Aber es gibt einen Markt: Falls Sie denken, dass 150.000 Dollar für einen Plattenspieler schon viel Geld ist – der US-amerikanische Vinyl-Blogger Michael Fremer kennt da ganz andere Kaliber.
Plattenspieler für eine halbe Million Dollar
Ja, es gibt Plattenspieler für eine halbe Million Dollar, und es sind schon zehn verkauft.
Überhaupt der Schallplattenmarkt: Es gab auf der Physical Media World Conference etwas Aufregung über angebliche Vinylverkauf-Rückgänge in Deutschland nach einer Periode rasanten Wachstums. Max Gössler, der vor zwei Jahren mit einem Partner in Berlin ein kleines Vinyl-Presswerk eröffnet hat, betrachtet diese Zahlen mit Skepsis: "Wenn erfasst wird, dass Vinylumsätze um 40 Prozent steigen, welche Platten werden denn da erfasst? Das werden doch nur die Platten erfasst, die bei Media Markt über die Theke gehen, aber nicht die, die im Neuköllner Plattenladen über die Theke gehen oder die Bands auf ihren Konzerten verkaufen."
Will heißen: Der traditionelle Vinylmarkt der Techno-Labels und Indie-Bands ist womöglich stabiler, als es die Marktforschung erfasst.
Nachhaltigkeit ist das große Thema
Die wesentlichen Neuerungen auf der Konferenz jedenfalls drehen sich alle um Nachhaltigkeit. Green Vinyl Records etwa kommen aus den Niederlanden, die trotz des irreführenden Namens eben nicht aus Vinyl beziehungsweise PVC bestehen und deren Herstellung ohne die Verwendung von Wasserdampf auskommt und damit angeblich 60 Prozent weniger Energie im Herstellungsprozess braucht. Aber aus was besteht denn nun Green Vinyl?
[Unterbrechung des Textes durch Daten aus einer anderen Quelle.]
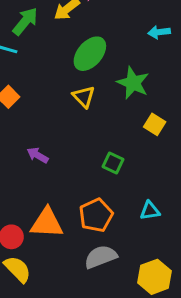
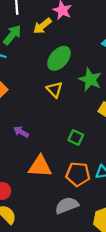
orange pentagon: (96, 215) -> (78, 174), moved, turned 30
orange triangle: (47, 223) -> (40, 166), moved

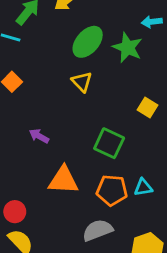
green star: (90, 79) -> (128, 48), moved
green square: (76, 137) -> (109, 143), size x1.5

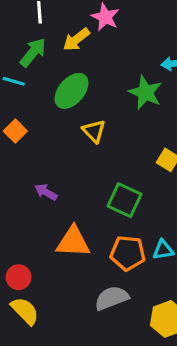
green ellipse: (88, 42) -> (72, 91), moved

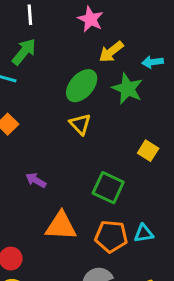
yellow arrow: (76, 40) -> (111, 52), moved
green ellipse: (72, 91) -> (82, 86), moved

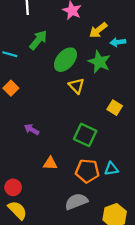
green arrow: (24, 52) -> (38, 40), moved
yellow arrow: (111, 52) -> (98, 30), moved
yellow triangle: (80, 124) -> (76, 86), moved
orange triangle: (61, 226) -> (50, 163), size x0.6

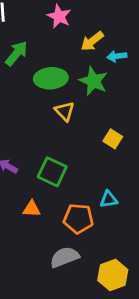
green ellipse: (65, 60) -> (51, 78), turned 45
green square: (85, 135) -> (52, 172), moved
cyan triangle: (111, 169) -> (109, 199), moved

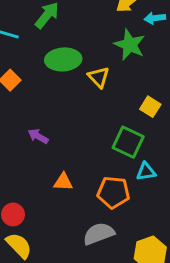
green ellipse: (51, 78) -> (63, 59), moved
green square: (52, 172) -> (128, 142), moved

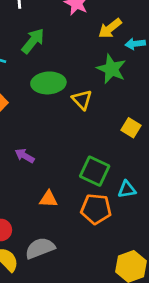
green square: (128, 142) -> (95, 171), moved
gray semicircle: (99, 234) -> (40, 248), moved

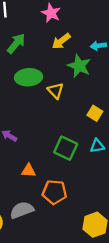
yellow arrow: (110, 28) -> (61, 41), moved
cyan triangle: (127, 189) -> (97, 146), moved
orange pentagon: (96, 209) -> (54, 192), moved

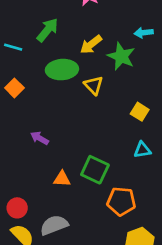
yellow arrow: (61, 41) -> (91, 45), moved
green square: (66, 148) -> (95, 170), moved
orange pentagon: (54, 192) -> (121, 201), moved

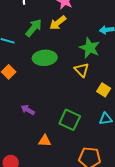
yellow arrow: (91, 45) -> (58, 23), moved
yellow triangle: (94, 85) -> (82, 70), moved
green square: (95, 170) -> (70, 120), moved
Harm Theunisse von der Firma Symcon: "Das sind Gruppenfamilien aus Plastik, und da haben wir einen Mix von gemacht, was besser ist für die Musik und für die Scratchability. Es wird gesagt, dass bei Vinyl nach 70 Mal Spielen das Signal schlechter wird. Aber bei unserem Material, habe ich schon getestet, ist es 400 Mal." Ein anderes Plastik also, das angeblich 25 Prozent billiger in der Herstellung ist, länger hält und besser klingt. Aber genau weiß man das noch nicht. Denn mit den ersten Produktionen wird erst nach dem Sommer gerechnet.
Von Lasern und Pressmatrizen
In eine ähnliche grüne Produktionsrichtung geht das HD-Vinyl der österreichischen Firma Rebeat. Deren Geschäftsführer ist Günter Loibl: "Es ist ein neuer Prozess, mit der im Prinzip die Stamper, also die Pressmatrize, die bis jetzt aus Nickel besteht und in mehreren Stufen hergestellt wird, mit einem Laser in einem einstufigen Verfahren hergestellt wird. Sorgt dafür, dass die ganze giftige Galvanik wegfällt, also ist ein wesentlich umweltfreundlicher Prozess."
Und die Tonqualität ist angeblich auch besser, weil der Laser viel präziser arbeiten würde als herkömmliche Schneidemaschinen. Max Gössler, der Berliner Jungunternehmer, ist skeptisch, denn hier mischt sich Digitaltechnik ins eigentliche analoge Verfahren der Schallplattenherstellung. Die Spurrille, die der Laser schneidet, wird von einem Algorithmus berechnet.
Wie digital darf's sein?
"Es ist natürlich eine Weiterentwicklung des bisherigen Verfahrens, aber wir bewegen uns da wieder zwischen Nullen und Einsen. Und jetzt kann ich von unserer Seite sagen, wir haben schon viele Kunden, die wollen diese digitale Ebene gar nicht betreten. Das heißt bestimmte Jazzer, die komplett über Tonband in die Schneidemaschine gehen wollen, um analog zu bleiben, sind nach diesem Verfahren nicht möglich." Zudem ist der digitale hergestellte Stamper viel teurer als ein herkömmlicher Nickel-Stamper, lohnt also nur bei großen Auflagen.
Das Interesse an möglichst nachhaltigen Produktionsverfahren – das zeigt die Tonträger-Konferenz – ist groß. Und machen wir uns nichts vor: Der ökologische Fußabdruck beim Streaming ist auch nicht gerade klein.